Collection entries

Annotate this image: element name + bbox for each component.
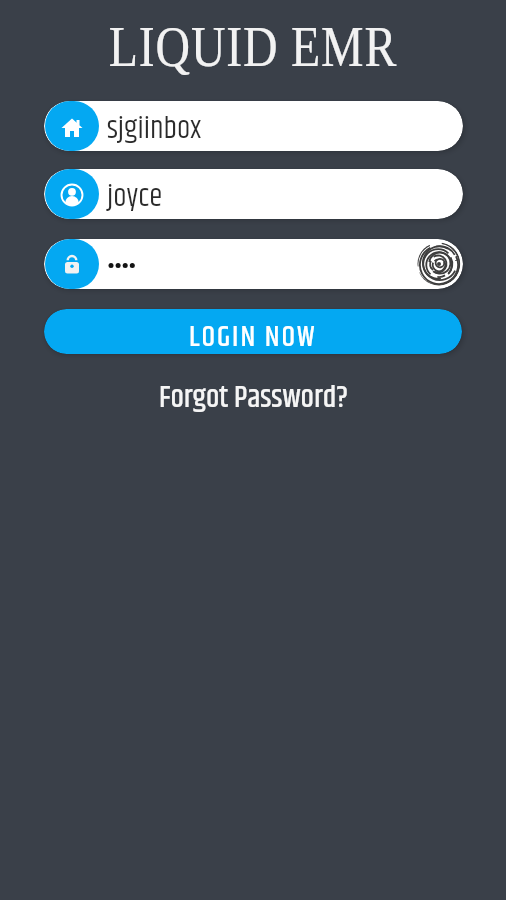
button[interactable]: LOGIN NOW bbox=[44, 309, 462, 354]
staticText: joyce bbox=[107, 175, 163, 221]
staticText: LIQUID EMR bbox=[109, 14, 397, 78]
button[interactable] bbox=[44, 169, 463, 219]
button[interactable] bbox=[44, 101, 463, 151]
staticText: Forgot Password? bbox=[159, 376, 348, 422]
button[interactable] bbox=[44, 239, 463, 289]
button[interactable]: Forgot Password? bbox=[159, 376, 348, 422]
staticText: sjgiinbox bbox=[107, 107, 202, 153]
staticText: LOGIN NOW bbox=[189, 316, 317, 354]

▶ _Work request_: Set down every record exactly, without the pictures.

▶ _Problem solution_:
Annotate this image: element name + bbox for each component.
button[interactable]: LOGIN NOW bbox=[44, 309, 462, 354]
staticText: joyce bbox=[107, 175, 163, 221]
staticText: LIQUID EMR bbox=[109, 14, 397, 78]
button[interactable] bbox=[44, 169, 463, 219]
button[interactable] bbox=[44, 101, 463, 151]
staticText: Forgot Password? bbox=[159, 376, 348, 422]
button[interactable] bbox=[44, 239, 463, 289]
button[interactable]: Forgot Password? bbox=[159, 376, 348, 422]
staticText: sjgiinbox bbox=[107, 107, 202, 153]
staticText: LOGIN NOW bbox=[189, 316, 317, 354]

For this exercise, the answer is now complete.